◆ Supplied data:
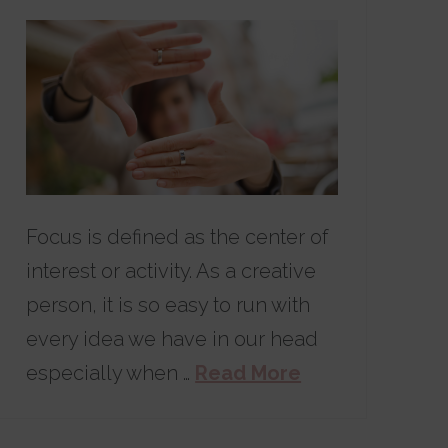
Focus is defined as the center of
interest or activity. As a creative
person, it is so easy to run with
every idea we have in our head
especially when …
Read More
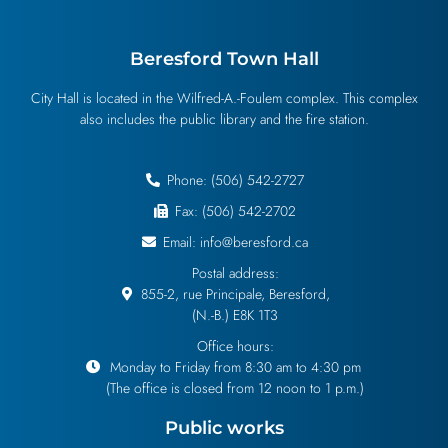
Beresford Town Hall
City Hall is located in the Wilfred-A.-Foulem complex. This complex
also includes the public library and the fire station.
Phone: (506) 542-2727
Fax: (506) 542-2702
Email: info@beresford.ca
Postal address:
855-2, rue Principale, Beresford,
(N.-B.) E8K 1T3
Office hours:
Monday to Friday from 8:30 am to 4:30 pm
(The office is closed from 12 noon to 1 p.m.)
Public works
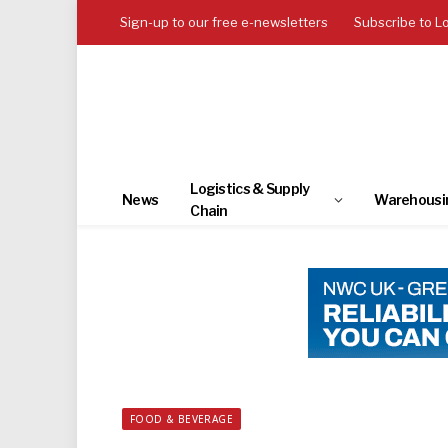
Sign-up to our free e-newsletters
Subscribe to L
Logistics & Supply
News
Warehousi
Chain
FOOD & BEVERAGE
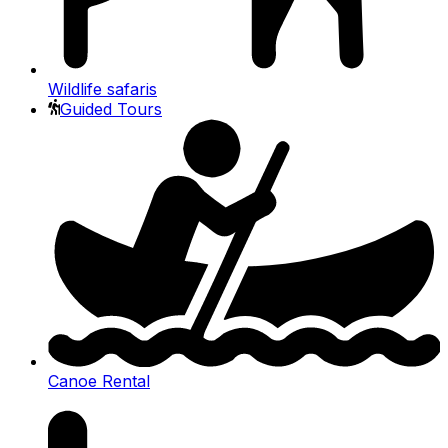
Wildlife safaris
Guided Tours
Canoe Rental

◆ Required work: Reproduce nothing but the lines from the line containing "(The office is closed from 12 noon to 1 p.m.)" through the last line of the data above, exactly as written and without pictures.

◆ Your solution:
(The office is closed from 12 noon to 1 p.m.)
Public works
Sign-up to our free e-newsletters
Subscribe to L
Logistics & Supply
News
Warehousi
Chain
FOOD & BEVERAGE
Wildlife safaris
Guided Tours
Canoe Rental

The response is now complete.